-- Opening Marker --

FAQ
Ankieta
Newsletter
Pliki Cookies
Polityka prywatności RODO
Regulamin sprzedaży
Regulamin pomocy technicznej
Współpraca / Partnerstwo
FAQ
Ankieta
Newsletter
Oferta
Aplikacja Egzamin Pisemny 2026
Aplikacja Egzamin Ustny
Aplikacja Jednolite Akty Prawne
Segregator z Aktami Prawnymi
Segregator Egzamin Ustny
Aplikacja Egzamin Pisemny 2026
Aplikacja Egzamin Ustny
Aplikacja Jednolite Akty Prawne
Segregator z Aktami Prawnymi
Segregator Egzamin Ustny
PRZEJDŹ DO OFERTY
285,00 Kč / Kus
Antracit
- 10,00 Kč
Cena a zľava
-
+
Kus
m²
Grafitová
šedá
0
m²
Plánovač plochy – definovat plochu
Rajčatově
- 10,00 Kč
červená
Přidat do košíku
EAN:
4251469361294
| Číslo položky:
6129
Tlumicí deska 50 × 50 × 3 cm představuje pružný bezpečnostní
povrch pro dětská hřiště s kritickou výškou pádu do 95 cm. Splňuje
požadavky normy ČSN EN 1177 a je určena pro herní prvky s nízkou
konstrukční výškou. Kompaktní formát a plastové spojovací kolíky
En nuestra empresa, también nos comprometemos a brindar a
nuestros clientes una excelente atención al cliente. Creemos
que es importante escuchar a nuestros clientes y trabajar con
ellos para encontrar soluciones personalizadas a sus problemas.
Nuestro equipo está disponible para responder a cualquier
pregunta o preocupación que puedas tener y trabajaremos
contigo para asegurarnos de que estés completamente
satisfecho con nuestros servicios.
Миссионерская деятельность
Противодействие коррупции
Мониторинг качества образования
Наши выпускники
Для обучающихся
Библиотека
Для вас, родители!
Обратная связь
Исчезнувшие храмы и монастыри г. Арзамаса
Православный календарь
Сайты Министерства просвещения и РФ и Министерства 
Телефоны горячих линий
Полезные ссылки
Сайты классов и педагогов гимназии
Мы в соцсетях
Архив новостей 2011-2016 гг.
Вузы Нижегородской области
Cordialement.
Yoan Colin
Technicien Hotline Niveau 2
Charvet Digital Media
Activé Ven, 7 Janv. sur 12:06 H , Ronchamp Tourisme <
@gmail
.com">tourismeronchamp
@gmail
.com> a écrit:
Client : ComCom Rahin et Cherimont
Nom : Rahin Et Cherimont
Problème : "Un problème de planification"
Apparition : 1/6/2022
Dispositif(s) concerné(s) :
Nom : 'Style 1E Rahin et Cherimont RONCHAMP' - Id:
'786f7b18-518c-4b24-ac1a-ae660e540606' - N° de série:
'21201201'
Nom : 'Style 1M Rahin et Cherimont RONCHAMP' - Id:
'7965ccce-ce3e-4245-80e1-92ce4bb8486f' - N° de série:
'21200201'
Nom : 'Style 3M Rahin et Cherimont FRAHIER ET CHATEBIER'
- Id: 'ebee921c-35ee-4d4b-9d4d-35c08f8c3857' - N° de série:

-- Closing Marker --

Task goal:
Retype the listing in full, keeping every word as it appears.

Task output:
FAQ
Ankieta
Newsletter
Pliki Cookies
Polityka prywatności RODO
Regulamin sprzedaży
Regulamin pomocy technicznej
Współpraca / Partnerstwo
FAQ
Ankieta
Newsletter
Oferta
Aplikacja Egzamin Pisemny 2026
Aplikacja Egzamin Ustny
Aplikacja Jednolite Akty Prawne
Segregator z Aktami Prawnymi
Segregator Egzamin Ustny
Aplikacja Egzamin Pisemny 2026
Aplikacja Egzamin Ustny
Aplikacja Jednolite Akty Prawne
Segregator z Aktami Prawnymi
Segregator Egzamin Ustny
PRZEJDŹ DO OFERTY
285,00 Kč / Kus
Antracit
- 10,00 Kč
Cena a zľava
-
+
Kus
m²
Grafitová
šedá
0
m²
Plánovač plochy – definovat plochu
Rajčatově
- 10,00 Kč
červená
Přidat do košíku
EAN:
4251469361294
| Číslo položky:
6129
Tlumicí deska 50 × 50 × 3 cm představuje pružný bezpečnostní
povrch pro dětská hřiště s kritickou výškou pádu do 95 cm. Splňuje
požadavky normy ČSN EN 1177 a je určena pro herní prvky s nízkou
konstrukční výškou. Kompaktní formát a plastové spojovací kolíky
En nuestra empresa, también nos comprometemos a brindar a
nuestros clientes una excelente atención al cliente. Creemos
que es importante escuchar a nuestros clientes y trabajar con
ellos para encontrar soluciones personalizadas a sus problemas.
Nuestro equipo está disponible para responder a cualquier
pregunta o preocupación que puedas tener y trabajaremos
contigo para asegurarnos de que estés completamente
satisfecho con nuestros servicios.
Миссионерская деятельность
Противодействие коррупции
Мониторинг качества образования
Наши выпускники
Для обучающихся
Библиотека
Для вас, родители!
Обратная связь
Исчезнувшие храмы и монастыри г. Арзамаса
Православный календарь
Сайты Министерства просвещения и РФ и Министерства 
Телефоны горячих линий
Полезные ссылки
Сайты классов и педагогов гимназии
Мы в соцсетях
Архив новостей 2011-2016 гг.
Вузы Нижегородской области
Cordialement.
Yoan Colin
Technicien Hotline Niveau 2
Charvet Digital Media
Activé Ven, 7 Janv. sur 12:06 H , Ronchamp Tourisme <
@gmail
.com">tourismeronchamp
@gmail
.com> a écrit:
Client : ComCom Rahin et Cherimont
Nom : Rahin Et Cherimont
Problème : "Un problème de planification"
Apparition : 1/6/2022
Dispositif(s) concerné(s) :
Nom : 'Style 1E Rahin et Cherimont RONCHAMP' - Id:
'786f7b18-518c-4b24-ac1a-ae660e540606' - N° de série:
'21201201'
Nom : 'Style 1M Rahin et Cherimont RONCHAMP' - Id:
'7965ccce-ce3e-4245-80e1-92ce4bb8486f' - N° de série:
'21200201'
Nom : 'Style 3M Rahin et Cherimont FRAHIER ET CHATEBIER'
- Id: 'ebee921c-35ee-4d4b-9d4d-35c08f8c3857' - N° de série:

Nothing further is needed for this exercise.